:: Given records

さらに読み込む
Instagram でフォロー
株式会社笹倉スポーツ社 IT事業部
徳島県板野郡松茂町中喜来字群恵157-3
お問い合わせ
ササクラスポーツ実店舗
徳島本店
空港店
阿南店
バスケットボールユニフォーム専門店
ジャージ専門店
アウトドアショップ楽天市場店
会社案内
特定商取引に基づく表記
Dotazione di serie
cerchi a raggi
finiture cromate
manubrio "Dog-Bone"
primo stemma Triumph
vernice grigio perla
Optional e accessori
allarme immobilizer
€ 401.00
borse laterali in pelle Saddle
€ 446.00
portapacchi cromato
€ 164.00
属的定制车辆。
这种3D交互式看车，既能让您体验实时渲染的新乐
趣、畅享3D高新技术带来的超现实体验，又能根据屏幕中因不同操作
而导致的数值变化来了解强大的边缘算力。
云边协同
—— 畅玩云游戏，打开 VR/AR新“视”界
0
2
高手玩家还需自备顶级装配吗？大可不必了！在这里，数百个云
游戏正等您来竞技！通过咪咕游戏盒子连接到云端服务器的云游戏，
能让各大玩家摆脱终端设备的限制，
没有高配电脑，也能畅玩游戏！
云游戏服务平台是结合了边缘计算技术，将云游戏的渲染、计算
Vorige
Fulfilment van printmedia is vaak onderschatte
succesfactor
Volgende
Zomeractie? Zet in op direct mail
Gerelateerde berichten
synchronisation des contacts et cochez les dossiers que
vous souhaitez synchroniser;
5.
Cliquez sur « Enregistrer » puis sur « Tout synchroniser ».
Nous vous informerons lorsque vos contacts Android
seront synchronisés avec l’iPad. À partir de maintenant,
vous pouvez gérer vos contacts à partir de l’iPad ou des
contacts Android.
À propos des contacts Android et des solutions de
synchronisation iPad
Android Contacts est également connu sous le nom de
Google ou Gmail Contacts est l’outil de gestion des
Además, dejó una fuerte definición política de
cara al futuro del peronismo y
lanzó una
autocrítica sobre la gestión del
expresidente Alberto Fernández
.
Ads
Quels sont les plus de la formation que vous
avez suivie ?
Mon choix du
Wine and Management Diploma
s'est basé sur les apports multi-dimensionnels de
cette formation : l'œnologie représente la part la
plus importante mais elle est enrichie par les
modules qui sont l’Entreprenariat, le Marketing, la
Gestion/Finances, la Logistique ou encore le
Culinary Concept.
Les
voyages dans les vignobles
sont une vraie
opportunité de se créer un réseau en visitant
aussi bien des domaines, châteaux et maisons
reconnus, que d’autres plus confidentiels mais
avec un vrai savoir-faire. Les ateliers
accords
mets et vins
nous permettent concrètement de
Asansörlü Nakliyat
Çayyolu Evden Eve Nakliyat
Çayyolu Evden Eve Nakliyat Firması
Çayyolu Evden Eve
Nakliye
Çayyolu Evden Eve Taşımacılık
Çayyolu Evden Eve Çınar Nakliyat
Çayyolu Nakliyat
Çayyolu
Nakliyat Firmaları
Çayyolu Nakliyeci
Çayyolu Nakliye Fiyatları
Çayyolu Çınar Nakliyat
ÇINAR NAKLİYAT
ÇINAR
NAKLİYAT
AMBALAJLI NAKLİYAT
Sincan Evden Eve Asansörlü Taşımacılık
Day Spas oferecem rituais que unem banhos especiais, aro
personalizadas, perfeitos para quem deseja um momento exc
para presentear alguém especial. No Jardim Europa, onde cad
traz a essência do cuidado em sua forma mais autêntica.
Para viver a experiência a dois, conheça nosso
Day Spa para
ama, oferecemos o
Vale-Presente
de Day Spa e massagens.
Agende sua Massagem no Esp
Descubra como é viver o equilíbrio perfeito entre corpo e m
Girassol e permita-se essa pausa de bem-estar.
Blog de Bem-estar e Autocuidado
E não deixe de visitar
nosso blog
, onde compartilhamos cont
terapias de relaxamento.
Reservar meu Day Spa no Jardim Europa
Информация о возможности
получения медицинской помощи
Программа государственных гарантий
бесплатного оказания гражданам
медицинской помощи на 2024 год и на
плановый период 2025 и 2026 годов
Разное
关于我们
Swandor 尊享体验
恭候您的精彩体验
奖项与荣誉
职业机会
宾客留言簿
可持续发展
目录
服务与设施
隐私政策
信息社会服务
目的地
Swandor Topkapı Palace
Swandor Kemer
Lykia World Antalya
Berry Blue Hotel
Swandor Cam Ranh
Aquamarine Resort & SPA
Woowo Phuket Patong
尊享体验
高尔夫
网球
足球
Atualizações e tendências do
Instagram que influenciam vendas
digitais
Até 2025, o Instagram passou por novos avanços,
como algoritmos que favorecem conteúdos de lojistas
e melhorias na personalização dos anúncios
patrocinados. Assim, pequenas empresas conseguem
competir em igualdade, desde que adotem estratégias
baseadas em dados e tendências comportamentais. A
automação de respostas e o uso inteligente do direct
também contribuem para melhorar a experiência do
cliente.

::::

The task — Taking the entries above, write out exactly each line from the one holding "能让各大玩家摆脱终端设备的限制，" to the one holding "sont une vraie", both included, and stop there.

Solution —
能让各大玩家摆脱终端设备的限制，
没有高配电脑，也能畅玩游戏！
云游戏服务平台是结合了边缘计算技术，将云游戏的渲染、计算
Vorige
Fulfilment van printmedia is vaak onderschatte
succesfactor
Volgende
Zomeractie? Zet in op direct mail
Gerelateerde berichten
synchronisation des contacts et cochez les dossiers que
vous souhaitez synchroniser;
5.
Cliquez sur « Enregistrer » puis sur « Tout synchroniser ».
Nous vous informerons lorsque vos contacts Android
seront synchronisés avec l’iPad. À partir de maintenant,
vous pouvez gérer vos contacts à partir de l’iPad ou des
contacts Android.
À propos des contacts Android et des solutions de
synchronisation iPad
Android Contacts est également connu sous le nom de
Google ou Gmail Contacts est l’outil de gestion des
Además, dejó una fuerte definición política de
cara al futuro del peronismo y
lanzó una
autocrítica sobre la gestión del
expresidente Alberto Fernández
.
Ads
Quels sont les plus de la formation que vous
avez suivie ?
Mon choix du
Wine and Management Diploma
s'est basé sur les apports multi-dimensionnels de
cette formation : l'œnologie représente la part la
plus importante mais elle est enrichie par les
modules qui sont l’Entreprenariat, le Marketing, la
Gestion/Finances, la Logistique ou encore le
Culinary Concept.
Les
voyages dans les vignobles
sont une vraie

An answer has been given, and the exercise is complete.